**PROBLEM REQUIREMENTS**: Retype the records below exactly as they stand, but with no images.

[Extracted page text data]
◇ ◇ ◇ ◇ ◇ ◇ ◇
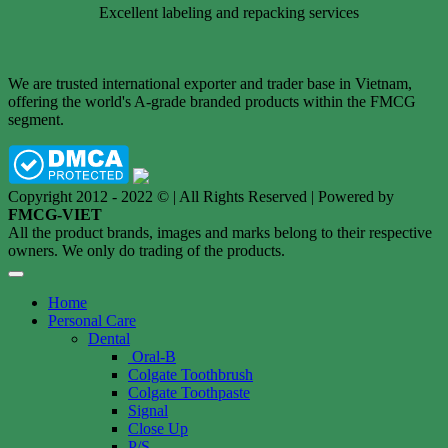
Excellent labeling and repacking services
We are trusted international exporter and trader base in Vietnam,
offering the world's A-grade branded products within the FMCG
segment.
Copyright 2012 - 2022 © | All Rights Reserved | Powered by
FMCG-VIET
All the product brands, images and marks belong to their respective
owners. We only do trading of the products.
Home
Personal Care
Dental
Oral-B
Colgate Toothbrush
Colgate Toothpaste
Signal
Close Up
P/S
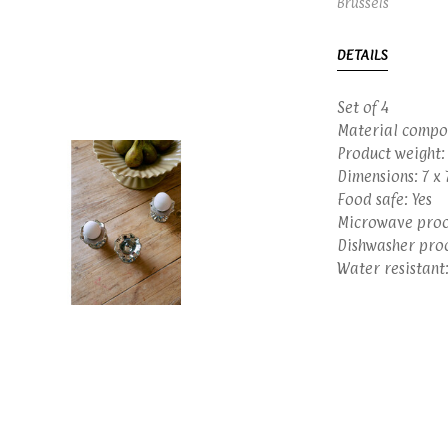
Brussels
DETAILS
Set of 4
Material compo
Product weight:
Dimensions: 7 x 
Food safe: Yes
Microwave proof
Dishwasher proo
Water resistant:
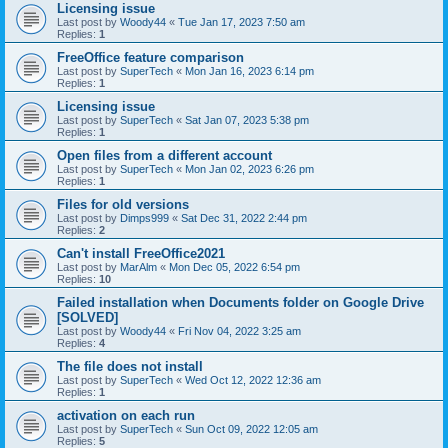
Licensing issue
Last post by
Woody44
«
Tue Jan 17, 2023 7:50 am
Replies:
1
FreeOffice feature comparison
Last post by
SuperTech
«
Mon Jan 16, 2023 6:14 pm
Replies:
1
Licensing issue
Last post by
SuperTech
«
Sat Jan 07, 2023 5:38 pm
Replies:
1
Open files from a different account
Last post by
SuperTech
«
Mon Jan 02, 2023 6:26 pm
Replies:
1
Files for old versions
Last post by
Dimps999
«
Sat Dec 31, 2022 2:44 pm
Replies:
2
Can't install FreeOffice2021
Last post by
MarAlm
«
Mon Dec 05, 2022 6:54 pm
Replies:
10
Failed installation when Documents folder on Google Drive
[SOLVED]
Last post by
Woody44
«
Fri Nov 04, 2022 3:25 am
Replies:
4
The file does not install
Last post by
SuperTech
«
Wed Oct 12, 2022 12:36 am
Replies:
1
activation on each run
Last post by
SuperTech
«
Sun Oct 09, 2022 12:05 am
Replies:
5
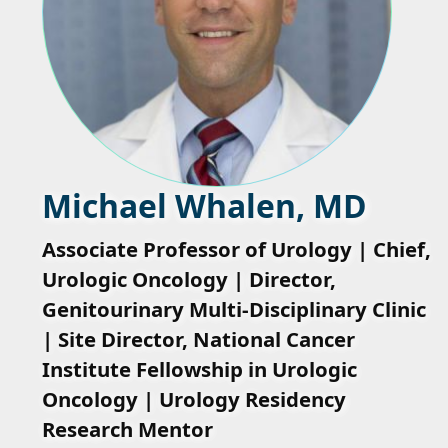
Michael Whalen, MD
Associate Professor of Urology | Chief,
Urologic Oncology | Director,
Genitourinary Multi-Disciplinary Clinic
| Site Director, National Cancer
Institute Fellowship in Urologic
Oncology | Urology Residency
Research Mentor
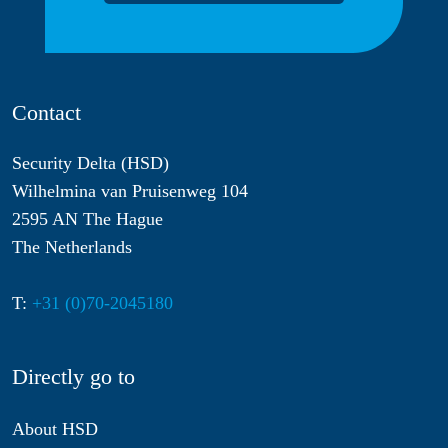
Contact
Security Delta (HSD)
Wilhelmina van Pruisenweg 104
2595 AN The Hague
The Netherlands
T:
+31 (0)70-2045180
Directly go to
About HSD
◇ ◇ ◇ ◇ ◇ ◇ ◇
**YOUR RESPONSE**:
Excellent labeling and repacking services
We are trusted international exporter and trader base in Vietnam,
offering the world's A-grade branded products within the FMCG
segment.
Copyright 2012 - 2022 © | All Rights Reserved | Powered by
FMCG-VIET
All the product brands, images and marks belong to their respective
owners. We only do trading of the products.
Home
Personal Care
Dental
Oral-B
Colgate Toothbrush
Colgate Toothpaste
Signal
Close Up
P/S
Brussels
DETAILS
Set of 4
Material compo
Product weight:
Dimensions: 7 x 
Food safe: Yes
Microwave proof
Dishwasher proo
Water resistant:
Licensing issue
Last post by
Woody44
«
Tue Jan 17, 2023 7:50 am
Replies:
1
FreeOffice feature comparison
Last post by
SuperTech
«
Mon Jan 16, 2023 6:14 pm
Replies:
1
Licensing issue
Last post by
SuperTech
«
Sat Jan 07, 2023 5:38 pm
Replies:
1
Open files from a different account
Last post by
SuperTech
«
Mon Jan 02, 2023 6:26 pm
Replies:
1
Files for old versions
Last post by
Dimps999
«
Sat Dec 31, 2022 2:44 pm
Replies:
2
Can't install FreeOffice2021
Last post by
MarAlm
«
Mon Dec 05, 2022 6:54 pm
Replies:
10
Failed installation when Documents folder on Google Drive
[SOLVED]
Last post by
Woody44
«
Fri Nov 04, 2022 3:25 am
Replies:
4
The file does not install
Last post by
SuperTech
«
Wed Oct 12, 2022 12:36 am
Replies:
1
activation on each run
Last post by
SuperTech
«
Sun Oct 09, 2022 12:05 am
Replies:
5
Michael Whalen, MD
Associate Professor of Urology | Chief,
Urologic Oncology | Director,
Genitourinary Multi-Disciplinary Clinic
| Site Director, National Cancer
Institute Fellowship in Urologic
Oncology | Urology Residency
Research Mentor
Contact
Security Delta (HSD)
Wilhelmina van Pruisenweg 104
2595 AN The Hague
The Netherlands
T:
+31 (0)70-2045180
Directly go to
About HSD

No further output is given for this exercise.